Beware mobile data roaming rates
Mobile data roaming rates on your US phone or tablet plan can be extremely expensive, so beware . When you leave your home (US) network, your costs go up. There is only one “unlimited data” international roaming plan (T-Mobile — read this article on its ground-breaking offering).
Very important: You will be paying per Megabyte for “roaming” data usage outside the US. Your US data plan only covers data usage on your home network. Usage “off network” comes out a different “bucket” of data usage.
AT&T typically charges $20 per Megabyte on its standard international data roaming plan. You can also purchase discounted international data rates, but these are capped — you pay for a fixed amount, and anything over the limit is charged per megabyte.
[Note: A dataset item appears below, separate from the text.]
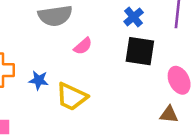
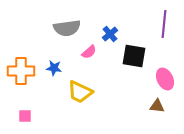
blue cross: (134, 17) -> (110, 34), moved
blue star: (39, 80) -> (54, 68), moved

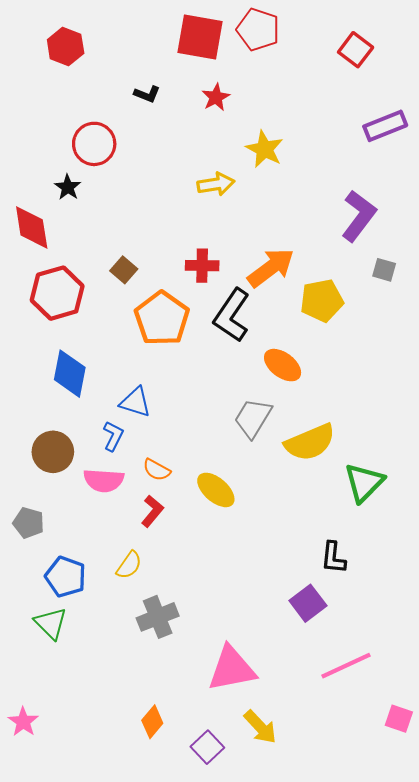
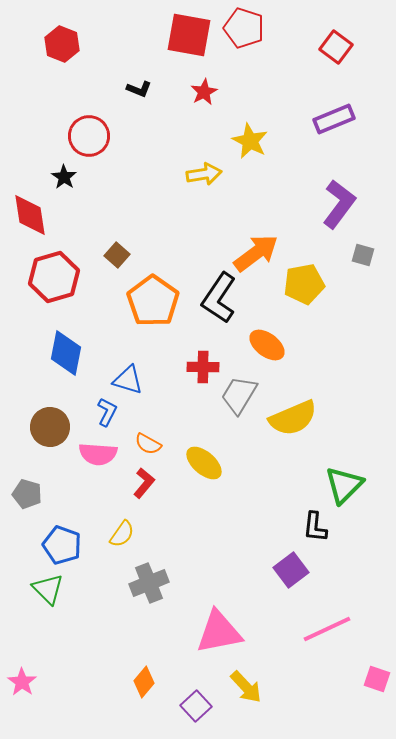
purple rectangle: (385, 126) -> (334, 119), moved
red cross: (202, 266) -> (203, 367), moved
green triangle: (364, 483) -> (344, 485), moved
The hands-down leader in roaming costs is T-Mobile, offering free rate-limited data (up to 256Mbits/sec). For many people this works fine for email, simple web browsing, and mapping apps on smartphones. You can purchase “buckets” of data from T-Mobile that are not rate-limited, allowing up to 1Mbit/sec on 3G networks.
Wireless data technology available in Europe
|Up to 171Kbps (theoretical)||General Packet Radio Service (GPRS)|
|Up to 384Kbps (theoretical)||Enhanced Data GSM Environment (EDGE)|
|Up to 1Mbps (theoretical)||3rd generation GSM (3GSM or simply 3G)|
|Up to 14Mbps (theoretical)||High Speed Data Packet Access (HSDPA) or 3.5G|
|Up to 100Mbps (theoretical)||4G LTE (Long Term Evolution — yes, that is actually what it stands for)|
WiFi: Increasingly the most cost-effective data option
With the broader availability of wireless Internet world-wide, WiFi is becoming the most cost-effective option. Carriers like T-Mobile have extremely good WiFi coverage in Europe, and often have roaming agreements with other WiFi “hot spot” providers. If you are a US T-Mobile customer you may already qualify for free or discounted WiFi world-wide as part of your mobile contract.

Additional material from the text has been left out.